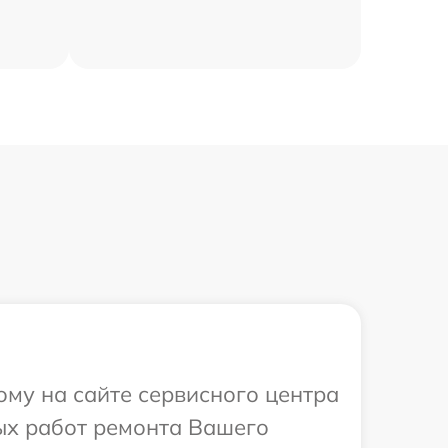
ому на сайте сервисного центра
ых работ ремонта Вашего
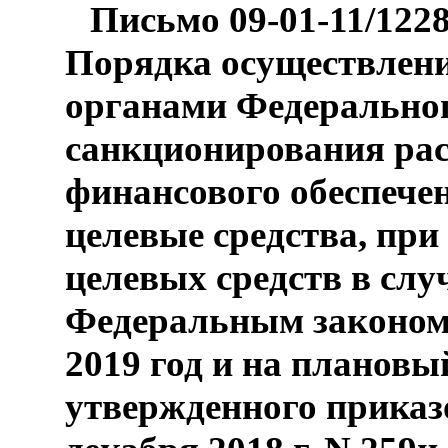
Письмо 09-01-11/122
Порядка осуществлен
органами Федеральног
санкционирования рас
финансового обеспече
целевые средства, пр
целевых средств в сл
Федеральным законом
2019 год и на плановый
утвержденного приказ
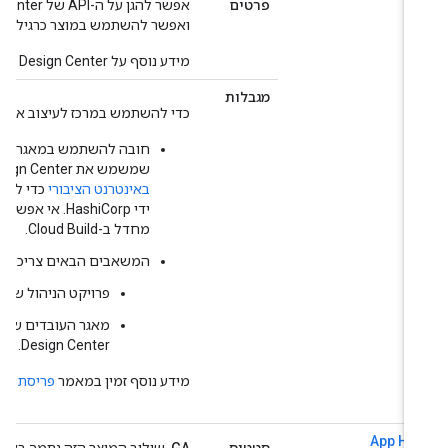
פרטים
ואפשר להשתמש במוצר כרגיל בתוך גבו
מידע נוסף על App Design Center זמין ב
מגבלות
כדי להשתמש במרכז לעיצוב אפליקציו
שמשמש את App Design Center. מפעילים את האפשרות
באינטרנט הציבורי
ידי HashiCorp. אי 
מחדל ב-Cloud Build.
המשאבים הבאים צריכים להיות 
פרויקט הניהול שבו הגדרתם את  Center
Design Center.
מידע נוסף זמין במאמר
פריסת משאבים
App Hu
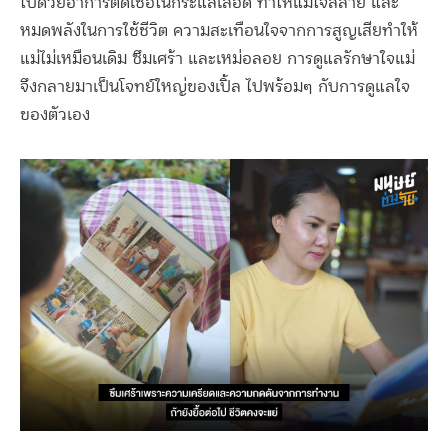
ไปด้วยอาการติดเชื้อในกระแสเลือด ทำให้แม่ใจสลาย และ
หมดพลังในการใช้ชีวิต ความสะเทือนใจจากการสูญเสียทำให้
แม่ไม่เหมือนเดิม ซึมเศร้า และเหม่อลอย การดูแลรักษาใจแม่
จึงกลายมาเป็นโจทย์ใหญ่ของเปิ้ล ไปพร้อมๆ กับการดูแลใจ
ของตัวเอง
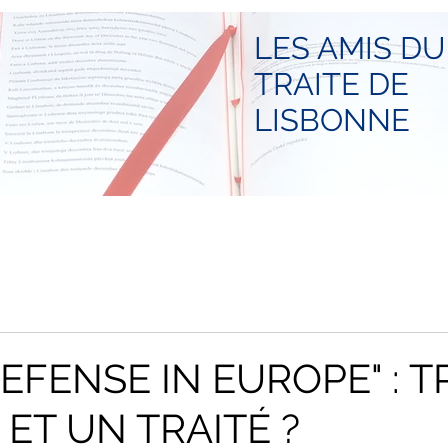
LES AMIS DU
TRAITE DE
LISBONNE
EFENSE IN EUROPE" : T
.. ET UN TRAITÉ ?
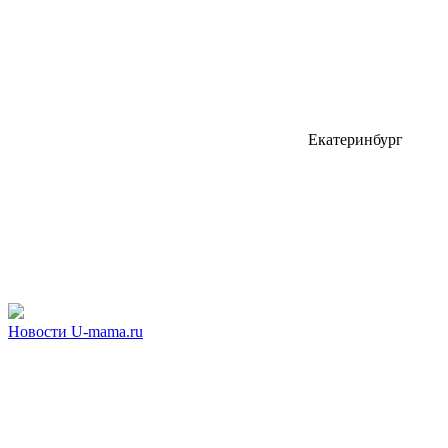
Екатеринбург
Новости U-mama.ru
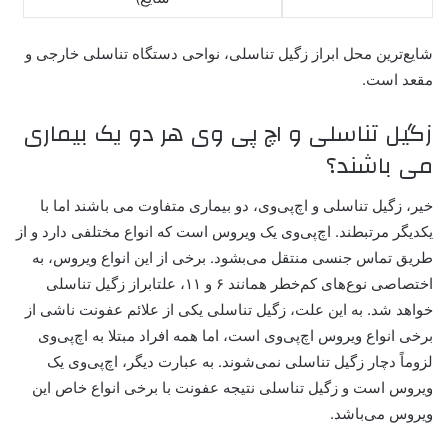
شایع‌ترین محل ابراز زگیل تناسلی، نواحی دستگاه تناسلی خارجی و
مقعد است.
زگیل تناسلی و اچ پی وی هر دو یک بیماری
می باشند؟
خیر، زگیل تناسلی و اچ‌پی‌وی، دو بیماری متفاوت می باشند اما با
یکدیگر مرتبطند. اچ‌پی‌وی یک ویروس است که انواع مختلفی دارد و از
طریق تماس جنسی منتقل می‌بشود. برخی از این انواع ویروس، به
اختصاصی نوع‌های کم‌خطر همانند ۶ و ۱۱، علتابراز زگیل تناسلی
خواهد شد. به این علت، زگیل تناسلی یکی از علائم عفونت ناشی از
برخی انواع ویروس اچ‌پی‌وی است، اما همه افراد مبتلا به اچ‌پی‌وی
لزوماً دچار زگیل تناسلی نمی‌شوند. به عبارت دیگر، اچ‌پی‌وی یک
ویروس است و زگیل تناسلی نتیجه عفونت با برخی انواع خاص این
ویروس می‌باشد.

::::

The records above must be output exactly, except for the pictures.

ому на сайте сервисного центра
ых работ ремонта Вашего
Письмо 09-01-11/122
Порядка осуществлен
органами Федеральног
санкционирования рас
финансового обеспече
целевые средства, пр
целевых средств в сл
Федеральным законом
2019 год и на плановый
утвержденного приказ
פרטים
ואפשר להשתמש במוצר כרגיל בתוך גבו
מידע נוסף על App Design Center זמין ב
מגבלות
כדי להשתמש במרכז לעיצוב אפליקציו
שמשמש את App Design Center. מפעילים את האפשרות
באינטרנט הציבורי
ידי HashiCorp. אי 
מחדל ב-Cloud Build.
המשאבים הבאים צריכים להיות 
פרויקט הניהול שבו הגדרתם את  Center
Design Center.
מידע נוסף זמין במאמר
פריסת משאבים
App Hu
ไปด้วยอาการติดเชื้อในกระแสเลือด ทำให้แม่ใจสลาย และ
หมดพลังในการใช้ชีวิต ความสะเทือนใจจากการสูญเสียทำให้
แม่ไม่เหมือนเดิม ซึมเศร้า และเหม่อลอย การดูแลรักษาใจแม่
จึงกลายมาเป็นโจทย์ใหญ่ของเปิ้ล ไปพร้อมๆ กับการดูแลใจ
ของตัวเอง
LES AMIS DU
TRAITE DE
LISBONNE
EFENSE IN EUROPE" : T
.. ET UN TRAITÉ ?
Екатеринбург
Новости U-mama.ru
شایع‌ترین محل ابراز زگیل تناسلی، نواحی دستگاه تناسلی خارجی و
مقعد است.
زگیل تناسلی و اچ پی وی هر دو یک بیماری
می باشند؟
خیر، زگیل تناسلی و اچ‌پی‌وی، دو بیماری متفاوت می باشند اما با
یکدیگر مرتبطند. اچ‌پی‌وی یک ویروس است که انواع مختلفی دارد و از
طریق تماس جنسی منتقل می‌بشود. برخی از این انواع ویروس، به
اختصاصی نوع‌های کم‌خطر همانند ۶ و ۱۱، علتابراز زگیل تناسلی
خواهد شد. به این علت، زگیل تناسلی یکی از علائم عفونت ناشی از
برخی انواع ویروس اچ‌پی‌وی است، اما همه افراد مبتلا به اچ‌پی‌وی
لزوماً دچار زگیل تناسلی نمی‌شوند. به عبارت دیگر، اچ‌پی‌وی یک
ویروس است و زگیل تناسلی نتیجه عفونت با برخی انواع خاص این
ویروس می‌باشد.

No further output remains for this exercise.